**Task description**:
The result should be the lines from the one holding "Image attached. Detect" to the final line of the records, retyped exactly.

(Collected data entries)
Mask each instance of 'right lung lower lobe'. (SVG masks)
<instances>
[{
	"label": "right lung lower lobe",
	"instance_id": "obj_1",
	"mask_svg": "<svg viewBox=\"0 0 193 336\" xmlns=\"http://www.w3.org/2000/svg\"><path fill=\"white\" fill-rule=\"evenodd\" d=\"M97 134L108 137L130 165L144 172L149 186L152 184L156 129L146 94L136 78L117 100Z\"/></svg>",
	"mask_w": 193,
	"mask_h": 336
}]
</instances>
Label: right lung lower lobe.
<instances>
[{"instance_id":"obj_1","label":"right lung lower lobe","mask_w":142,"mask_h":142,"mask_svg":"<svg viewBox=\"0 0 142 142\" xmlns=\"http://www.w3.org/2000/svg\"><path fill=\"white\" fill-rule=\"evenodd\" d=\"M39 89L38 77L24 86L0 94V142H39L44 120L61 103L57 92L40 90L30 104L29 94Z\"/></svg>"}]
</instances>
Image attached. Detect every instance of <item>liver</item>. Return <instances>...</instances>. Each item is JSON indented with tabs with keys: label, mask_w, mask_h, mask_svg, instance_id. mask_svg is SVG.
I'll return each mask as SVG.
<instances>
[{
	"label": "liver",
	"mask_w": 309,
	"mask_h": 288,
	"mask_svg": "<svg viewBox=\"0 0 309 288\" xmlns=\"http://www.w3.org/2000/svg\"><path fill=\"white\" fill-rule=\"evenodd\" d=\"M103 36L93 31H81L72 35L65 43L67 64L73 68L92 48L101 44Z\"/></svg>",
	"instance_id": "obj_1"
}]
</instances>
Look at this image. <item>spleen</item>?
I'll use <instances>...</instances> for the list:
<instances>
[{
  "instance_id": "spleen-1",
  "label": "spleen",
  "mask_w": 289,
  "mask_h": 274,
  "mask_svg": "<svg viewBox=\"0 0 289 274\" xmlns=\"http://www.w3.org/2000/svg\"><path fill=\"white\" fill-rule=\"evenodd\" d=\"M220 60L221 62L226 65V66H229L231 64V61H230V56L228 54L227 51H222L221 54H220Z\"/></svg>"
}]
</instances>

**Exercise output**:
Image attached. Detect every instance of <item>liver</item>. Return <instances>...</instances>. Each item is JSON indented with tabs with keys: label, mask_w, mask_h, mask_svg, instance_id. mask_svg is SVG.
I'll return each mask as SVG.
<instances>
[{
	"label": "liver",
	"mask_w": 309,
	"mask_h": 288,
	"mask_svg": "<svg viewBox=\"0 0 309 288\" xmlns=\"http://www.w3.org/2000/svg\"><path fill=\"white\" fill-rule=\"evenodd\" d=\"M103 36L93 31H81L72 35L65 43L67 64L73 68L92 48L101 44Z\"/></svg>",
	"instance_id": "obj_1"
}]
</instances>
Look at this image. <item>spleen</item>?
I'll use <instances>...</instances> for the list:
<instances>
[{
  "instance_id": "spleen-1",
  "label": "spleen",
  "mask_w": 289,
  "mask_h": 274,
  "mask_svg": "<svg viewBox=\"0 0 289 274\" xmlns=\"http://www.w3.org/2000/svg\"><path fill=\"white\" fill-rule=\"evenodd\" d=\"M220 60L221 62L226 65V66H229L231 64V61H230V56L228 54L227 51H222L221 54H220Z\"/></svg>"
}]
</instances>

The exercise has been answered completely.